Перед глазами Шалорис возник образ Вальганы, с ужасом глядящей вверх и воздевающей руки, будто это могло предотвратить обрушение колонны. Рука Шалорис накрыла рот, чтобы сдержать готовый вырваться крик разрываемого горем сердца.

Это сделали морийцы. Юмелия, Ипатия, а теперь еще и Сисиникса.

Они заплатят.

* * *

Грязь высохла и превратилась в уплотненный песок, заключивший руины города в плотный саркофаг. Эти руины стали исполинской могилой – единственной, какую суждено было обрести большинству населения. Их вернули в землю без предупреждения, без преамбулы, без церемонии. Но Шалорис была невыносима даже мысль о том, чтобы оставить тех, кто оказался ближе к поверхности, лежать оставленными на волю стихий, гнить на солнце или стать добычей для стервятников и падальщиков, появившихся сразу, как только подсохла и затвердела земля.

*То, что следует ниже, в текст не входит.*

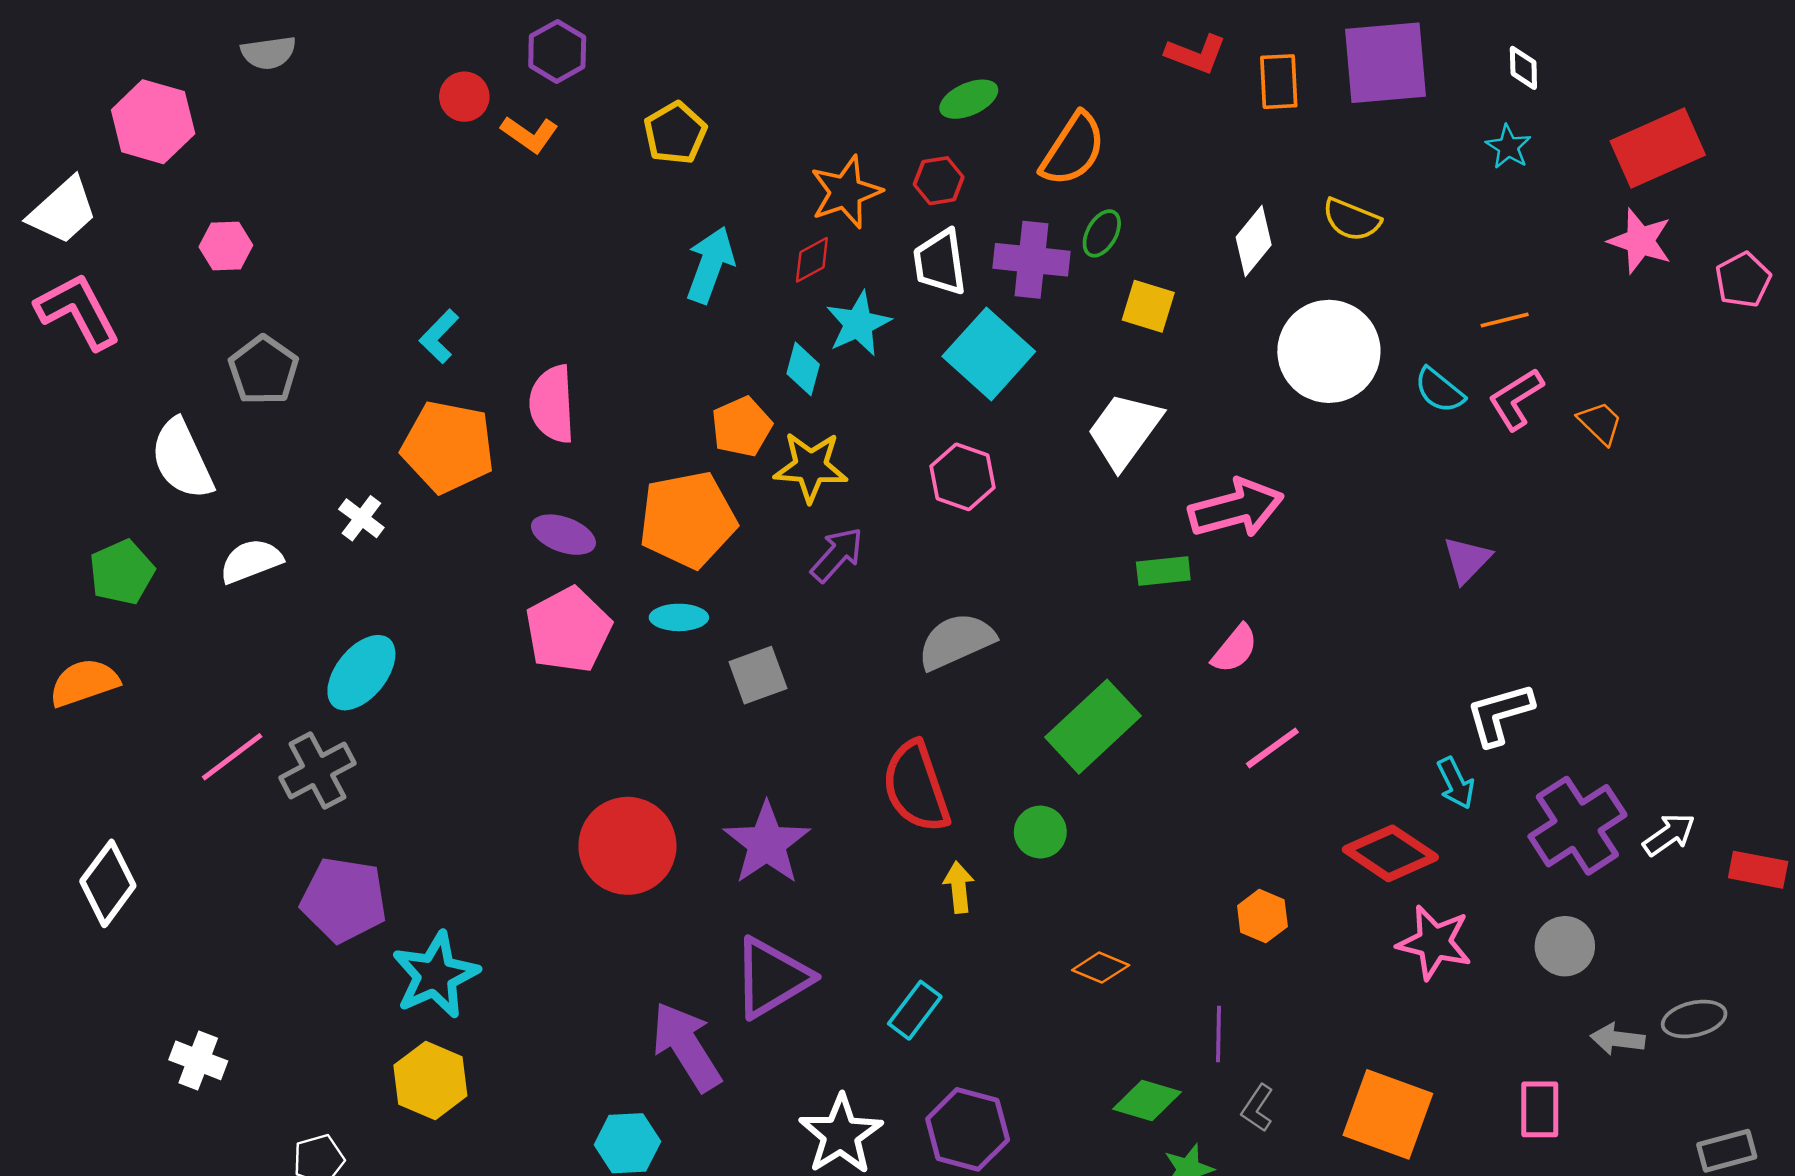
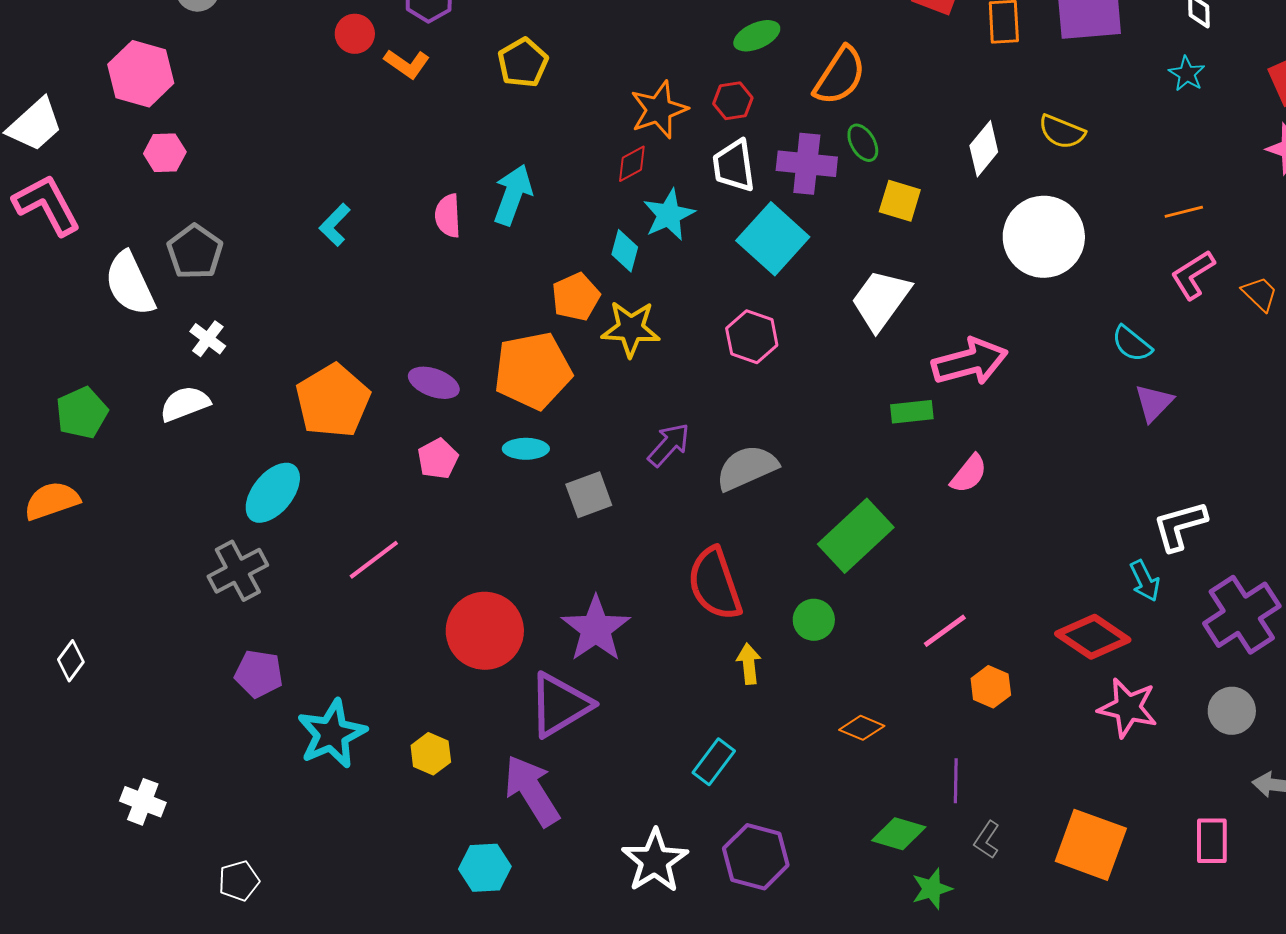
pink hexagon: (153, 122) -> (141, 74), moved
green ellipse: (1102, 233) -> (863, 143), turned -60
cyan arrow: (710, 265) -> (513, 195), moved
cyan semicircle: (1439, 390) -> (1132, 344), moved
pink semicircle: (552, 404) -> (448, 216), moved, size x0.7
orange pentagon: (448, 447) -> (333, 401), moved, turned 30
white semicircle: (182, 459) -> (130, 284), moved
white cross: (361, 518) -> (208, 339), moved
purple arrow: (837, 555) -> (669, 445), moved
pink pentagon: (568, 630) -> (438, 459), size x0.6
pink line: (1272, 748) -> (945, 631), moved
pink line: (232, 757) -> (374, 560), moved
white diamond: (108, 883) -> (71, 661), size x0.6
purple pentagon: (344, 900) -> (259, 674), size x0.7
purple triangle: (772, 978) -> (560, 705), moved
yellow hexagon: (430, 1080) -> (431, 754), moved, size x0.7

Собрав самых сильных, они сформировали похоронную команду и прочесали широкую полосу в поисках тел. Отыскивать их не составляло труда, нужно было лишь по очереди подходить к каждому скоплению птиц. Обнаруженные тела извлекали и заворачивали в ткань. Шалорис отыскала участок относительно рыхлого грунта и распорядилась выкопать одну на всех могилу. Животных хоронили рядом с людьми и атлантами, ничего не оставляя падальщикам.

Тело Вальганы обнаружилось далеко от того места, где, как Шалорис себе представляла, ее мать нашла вечный покой. Но Атлантиду было уже не узнать, и память юной царицы о географии города уже начала меркнуть.

Вальгану завернули и похоронили вместе с остальными, но Шалорис еще долго стояла над могилой после того, как все остальные вернулись к своему временному лагерю. Она плакала до тех пор, пока не почувствовала, что больше не может. Она просила прощения у всех погибших и у царя Бозена, которого обнаружить так и не удалось. Шалорис плакала до тех пор, пока глаза практически не перестали видеть и пока солнце не коснулось горизонта. Она плакала, пока время плакать не подошло к концу, и только потом вытерла глаза.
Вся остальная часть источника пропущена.